On a March night earlier in the year, Mohammad Ehtesham left Disco Bakery area in Karachi’s Gulshan-e-Iqbal neighbourhood for home on a motorcycle. When he reached near Rab Medical Hospital, a single bullet hit him from close range in the chest and he died before he could be shifted to a hospital.
His cousin Shahid, who is pursuing the case, tells the Herald that the police have made no progress in the investigation even though more than two months have passed to the incident. Shahid says Ehtesham neither had any political affiliation nor enmity with anyone but the manner in which he was killed with a single bullet shows he was targeted. Hundreds of cases of “target killing” – a term used by the media to describe murders largely of political activists and sometimes of professionals such as doctors and lawyers – are awaiting trial mostly because the police have either failed to complete the investigations or have left too many flaws to allow an effective trial to take place.
Documents the Herald has collected about such cases from different courts of Karachi as well as background interviews with legal experts reveal most of these flaws have resulted from official carelessness, inefficiency and incapacity. In fact, says former Sindh High Court judge Mehmood Alam Rizvi, in targeted killing cases police are leaving such procedural and legal lacunae that they normally do not leave in routine murder cases. It seems the police are only concentrating on showing increased arrests of suspected target killers to enable the government functionaries to claim that they are taking the problem seriously, he says.
Case records show the investigation and prosecution heavily depends on confessional statements of suspects. But in most cases such confessional statements are recorded by the police themselves rather than by a judicial magistrate, which makes them inadmissible in the court of law. This is what happened in the case of Shariq Nafees, Imran Ali and Atif. They were arrested by the Shahrae Faisal Police Station in August 2010 on the charges of possessing illegal weapons. But on the basis of their confessions, which the police claim to have extracted from them at different police stations of Karachi, the three were booked in 17 cases of targeted killing. Not in a single case, however, were they produced before a judicial magistrate to record their confessions. The court has, unsurprisingly, granted the three men bail in all but two cases of target killing.
The police should know better. The law of evidence “clearly mentions that confession of suspects in presence of police is not admissible and there are several judgments of the Supreme Court, which have set aside convictions by lower courts on the ground that the confession was recorded in the presence of police,” Rizvi points out.
That many suspected target killers have been able to get bail during their trials also means that the police cases against them are far from being sound. “Trial courts are usually very cautious before granting bails in murder cases. The grant of bail indicates that the prosecution case is suffering from serious flaws,” says Karachi-based senior lawyer Tariq Hamza, who is fighting cases of a number of murder suspects.
One such flaw is the inability of the police to collect factual evidence about a crime. There is little – if any – forensic investigation carried out (see Tips Versus Evidence on page 30). But Hamza says part of this failure can be compensated through strong circumstantial or corroborative evidence. In most of the targeted killing cases, however, the police come up with very weak circumstantial and corroborative evidence. Documents show, for instance, that the police fail to recover weapons used in the crime in a large number of cases even though they do recover spent bullet casings from the crime scenes. In cases where they recover the weapons, they never send them to government laboratories to establish that the bullet casings found at the crime scenes were fired from them. “The police deem it sufficient to superficially match spent bullet casings with the weapon they recover from a suspect,” Hamza says. That this turns out to be far from sufficient in a court of law does not seem to bother them much.

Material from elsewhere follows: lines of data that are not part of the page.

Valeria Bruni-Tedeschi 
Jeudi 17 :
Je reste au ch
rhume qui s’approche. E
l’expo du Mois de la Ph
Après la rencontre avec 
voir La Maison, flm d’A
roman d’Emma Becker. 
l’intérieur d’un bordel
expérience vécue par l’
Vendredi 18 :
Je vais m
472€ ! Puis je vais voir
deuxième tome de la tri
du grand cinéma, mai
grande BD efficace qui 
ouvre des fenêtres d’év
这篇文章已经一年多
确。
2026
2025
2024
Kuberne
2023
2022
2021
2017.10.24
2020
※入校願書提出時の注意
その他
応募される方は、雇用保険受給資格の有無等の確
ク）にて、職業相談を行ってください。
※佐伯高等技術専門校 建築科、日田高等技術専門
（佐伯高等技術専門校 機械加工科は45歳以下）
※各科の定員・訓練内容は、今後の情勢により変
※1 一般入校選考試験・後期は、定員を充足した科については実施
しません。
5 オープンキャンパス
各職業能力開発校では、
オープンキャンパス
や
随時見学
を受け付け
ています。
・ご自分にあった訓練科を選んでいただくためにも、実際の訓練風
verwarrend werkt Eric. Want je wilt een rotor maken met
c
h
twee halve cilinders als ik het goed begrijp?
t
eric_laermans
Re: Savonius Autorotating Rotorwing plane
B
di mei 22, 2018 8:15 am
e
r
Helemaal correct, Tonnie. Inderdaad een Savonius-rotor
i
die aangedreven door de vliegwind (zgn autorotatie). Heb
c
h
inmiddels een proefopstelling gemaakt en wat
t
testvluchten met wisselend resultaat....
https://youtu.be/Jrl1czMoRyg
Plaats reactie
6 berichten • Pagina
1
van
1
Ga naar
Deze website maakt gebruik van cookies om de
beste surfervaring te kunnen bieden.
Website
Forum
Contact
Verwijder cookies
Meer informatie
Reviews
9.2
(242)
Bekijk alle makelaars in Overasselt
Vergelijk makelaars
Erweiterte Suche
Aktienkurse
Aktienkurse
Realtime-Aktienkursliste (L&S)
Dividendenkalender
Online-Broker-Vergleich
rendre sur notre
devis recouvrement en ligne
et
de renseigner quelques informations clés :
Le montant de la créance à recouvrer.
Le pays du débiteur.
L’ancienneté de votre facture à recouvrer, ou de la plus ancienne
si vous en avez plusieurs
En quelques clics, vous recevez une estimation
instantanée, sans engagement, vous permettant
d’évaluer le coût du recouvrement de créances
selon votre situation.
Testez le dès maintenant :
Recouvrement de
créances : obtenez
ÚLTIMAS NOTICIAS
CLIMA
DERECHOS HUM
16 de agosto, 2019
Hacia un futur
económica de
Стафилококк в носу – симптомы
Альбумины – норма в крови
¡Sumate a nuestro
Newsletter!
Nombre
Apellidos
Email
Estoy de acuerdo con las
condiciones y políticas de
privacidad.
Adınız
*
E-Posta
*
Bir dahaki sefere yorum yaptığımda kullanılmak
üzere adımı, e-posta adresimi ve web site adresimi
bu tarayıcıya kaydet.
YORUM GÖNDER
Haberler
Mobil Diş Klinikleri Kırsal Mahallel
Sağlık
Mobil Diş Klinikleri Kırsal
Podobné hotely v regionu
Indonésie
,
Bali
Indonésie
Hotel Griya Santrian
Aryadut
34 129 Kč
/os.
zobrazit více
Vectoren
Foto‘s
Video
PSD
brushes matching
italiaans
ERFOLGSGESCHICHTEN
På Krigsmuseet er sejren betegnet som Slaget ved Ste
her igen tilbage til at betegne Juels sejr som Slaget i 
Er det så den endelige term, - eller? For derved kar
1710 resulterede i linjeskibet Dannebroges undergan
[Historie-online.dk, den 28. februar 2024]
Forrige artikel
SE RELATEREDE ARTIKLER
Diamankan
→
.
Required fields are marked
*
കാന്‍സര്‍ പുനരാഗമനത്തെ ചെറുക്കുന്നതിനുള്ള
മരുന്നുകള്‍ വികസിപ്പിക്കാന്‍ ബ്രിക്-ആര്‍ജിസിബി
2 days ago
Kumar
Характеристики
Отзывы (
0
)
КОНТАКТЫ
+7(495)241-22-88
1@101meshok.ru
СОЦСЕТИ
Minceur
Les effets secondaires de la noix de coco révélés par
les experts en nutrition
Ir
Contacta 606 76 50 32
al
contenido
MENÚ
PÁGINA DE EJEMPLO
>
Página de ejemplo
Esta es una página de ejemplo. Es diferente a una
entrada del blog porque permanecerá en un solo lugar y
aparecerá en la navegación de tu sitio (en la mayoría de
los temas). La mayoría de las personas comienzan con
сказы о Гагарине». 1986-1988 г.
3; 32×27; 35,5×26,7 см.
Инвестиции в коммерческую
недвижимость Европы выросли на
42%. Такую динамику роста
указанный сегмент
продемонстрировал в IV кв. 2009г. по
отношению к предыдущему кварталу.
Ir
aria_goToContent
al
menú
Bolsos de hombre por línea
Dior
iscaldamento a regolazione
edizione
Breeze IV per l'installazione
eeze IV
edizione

The Herald’s study of the case files shows that in most incidents of targeted killing the complainants have neither nominated anyone as accused in the First Information Report nor given a motive for the murder. Such cases in legal jargon are called “blind cases”. Rizvi says the post-arrest identification of the suspects by eyewitnesses constitutes an important piece of evidence in blind cases. “This makes it an imperative that the process of identification is completed in accordance with procedures laid down in the law,” he says. But the documents show that in most blind cases of targeted killing the police have not held an identification parade of the suspects at all. In cases where they have done so, the parade was held 10-15 days after the suspects were arrested — a delay not permitted under the law.
Another flaw that investigation and prosecution of targeted killing cases suffer from is the quality of witnesses. In many cases, the courts found out that the witnesses themselves were absconding from law in some other case, claims Hamza. According to him, the law-enforcement agencies have learnt no lessons from their failure to effectively prosecute thousands of political activists and ordinary citizens arrested in the troubled 1990s under charges which include targeted killing. “The police failed to establish their guilt before courts either because evidence was lacking or it was defective,” Hamza points out.
Iftikhar Tarar, the Karachi deputy inspector-general investigation, however, does not believe that the police commit mistakes in investigation and prosecution of targeted killings. “We have zero tolerance for negligence in the investigation of such cases” he tells the Herald. “There can be lack of training but there is no lack of will,” he says.